From: fshck@UMAC on 16/02/2001 06:33 PM
thanks for the comments everyone
now neville - you won't be getting any absolutist
defence of relativism out of me
i'm not sure what the 'natural' self evident growth of language might be
i do certainly think the idea of natural language is a useful one
i suppose those i'm calling descriptivists are collecting evidence of how
natural languages behave... the field linguist's tradition and now the
dictionary maker's tradition...
i agree certainly (and said) that description and prescription of language
blur... in fact i think they're often part of a cycle... at the very least it's
obvious that the role shifts with shifts of context so that words sent as
description are often received as prescription (the voice of the teacher, the
voice of the native speaker) and vice versa (when reading ancient edicts as
historical texts)
the beauty and ugliness of words gets jammed in the wheels somewhere there -
hard not to realtivise on that one
it's also plausible that prescription just doesn't work - telling people what
and how they can speak or write doesn't succeed in regulating language but it
does succeed in regulating and socialising people ... the academie
francaise...the banning of various languages in various places through
history... the teacher who tied my dad's left hand to the chair so he'd have to
write with his right (his dad bought him a typewriter)
however i don't know that any of this means that we can dispense with the
distinction between prescription and description ...
they seem to represent opposite poles in terms of one's intentions with
languages: being bossy versus having a captain cook
and for poets how does that work?... i think if you see yourself as setting some
kind of example
with your work (and it's hard not to at some level) or if on the other hand you
see yourself as just tellin it how it is, different ethics may apply
i don't think prescription is the same as having or finding or seeking a norm
... prescription is the imposition of what might be a norm or a desired norm
prescription in grammar is a lot like racism because it's telling people that
something about their parents which their parents couldn't help was wrong,
wrong, wrong - i.e. the way they talk ...
of course like maggie thatacher you can reform yourself, renorm yourself... but
your parents will still have spoken the way they spoke, you'll never recover
from that
i don't want to split hairs there though on prescription/description and the
usefulness of the divide...
by all means let us boldly pass beyond the dichotomies we have thus far ...
i merely want to ask again
how many grammars / i mean conceptions of grammar?
how far back in the head do they go?
> Christopher Kelen,
> Faculty of Social Sciences and Humanities,
> University of Macau, P.O. Box 3001
> Taipa, Macau S.A.R., China
>
> telephone:
> 853 3974 212 (office)
> 853 3974 621 (home)
> 853 838 312 (fax)
> e-mail: [log in to unmask]
ps - i'm interested in the idea of Bible as trope... which trope/s?

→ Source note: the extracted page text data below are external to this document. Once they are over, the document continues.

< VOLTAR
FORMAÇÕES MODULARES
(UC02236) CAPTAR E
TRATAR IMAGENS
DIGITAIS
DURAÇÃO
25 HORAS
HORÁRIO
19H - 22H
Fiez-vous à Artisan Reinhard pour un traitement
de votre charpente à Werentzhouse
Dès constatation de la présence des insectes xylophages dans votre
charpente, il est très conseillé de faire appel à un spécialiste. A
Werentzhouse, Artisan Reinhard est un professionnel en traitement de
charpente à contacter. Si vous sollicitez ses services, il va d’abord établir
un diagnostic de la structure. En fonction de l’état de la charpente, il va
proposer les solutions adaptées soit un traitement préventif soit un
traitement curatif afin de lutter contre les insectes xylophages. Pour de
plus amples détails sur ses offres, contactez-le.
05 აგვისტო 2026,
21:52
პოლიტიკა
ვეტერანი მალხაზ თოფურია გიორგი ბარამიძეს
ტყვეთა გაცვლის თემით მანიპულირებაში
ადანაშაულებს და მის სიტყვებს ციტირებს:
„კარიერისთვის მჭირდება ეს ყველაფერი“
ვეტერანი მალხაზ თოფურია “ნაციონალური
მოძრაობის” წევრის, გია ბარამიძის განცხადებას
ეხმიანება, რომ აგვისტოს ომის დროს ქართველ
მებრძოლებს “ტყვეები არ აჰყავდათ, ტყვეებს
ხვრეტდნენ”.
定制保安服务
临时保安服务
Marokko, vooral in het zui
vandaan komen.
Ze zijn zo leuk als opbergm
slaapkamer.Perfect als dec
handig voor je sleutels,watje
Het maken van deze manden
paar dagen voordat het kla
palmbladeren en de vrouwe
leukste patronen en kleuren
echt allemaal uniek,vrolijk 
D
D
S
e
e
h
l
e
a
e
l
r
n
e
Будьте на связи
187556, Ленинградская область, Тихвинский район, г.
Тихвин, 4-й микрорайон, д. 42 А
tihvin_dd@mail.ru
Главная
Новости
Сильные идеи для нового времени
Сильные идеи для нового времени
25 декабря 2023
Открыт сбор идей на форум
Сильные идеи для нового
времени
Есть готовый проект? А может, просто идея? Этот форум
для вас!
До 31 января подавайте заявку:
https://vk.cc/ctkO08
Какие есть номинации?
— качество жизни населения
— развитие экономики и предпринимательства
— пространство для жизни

How would
that work?
pps - i'm not quite sure what you're about on efficiency and ambiguity - as a
teacher what i want in the way of grammatical explanation is to tell the punters
how things mean what they mean ... being able to explain how certain wording are
ambiguous and therefore open onto a certain range of interpretation is useful...
one's life seems to be devoted to selling the proposition that there isn't one
correct answer
Far from boring all sorts of interesting points,
I have no thoughts on Chinese grammar as such, but the
supposed division between the presciptors and
descriptors does seem for me an interesting point of
conflict.
The idea that the 'natural' self evident growth of
language is only respected by the descriptors and
poets and inhibited by those that seek to prescribe
seems wrong.
There are plenty of cases that could argue that
prescription is likely to encourage language diversity
and growth(not sure what that words means in this
context, but go with it anyhow)
For example the bible as a linguistic norm/trope
(grammar and rhetoric looking similar here) has
encouraged many to adopt that voice to produce vastly
divergent literary and other texts. (numerous
examples)
Censorship has an effect on literature producing all
sorts of allegorical and other writing.(examples too
numerous to mention)
Interesting that those that would argue that
_political correctness_ is censorship hasn't produced
this sort of effect?
my own personal loadstone is the writing practice of
the OULIPO who consciously adopt practices that limit
easy writing in an effort to find new linguistic
pathways.
Poets often adopt verse metre or syllabul counts or
'poetical language' or the voices of others to escape
the freedom of talking in common places(not much
chance of that poets being pretty well ignored).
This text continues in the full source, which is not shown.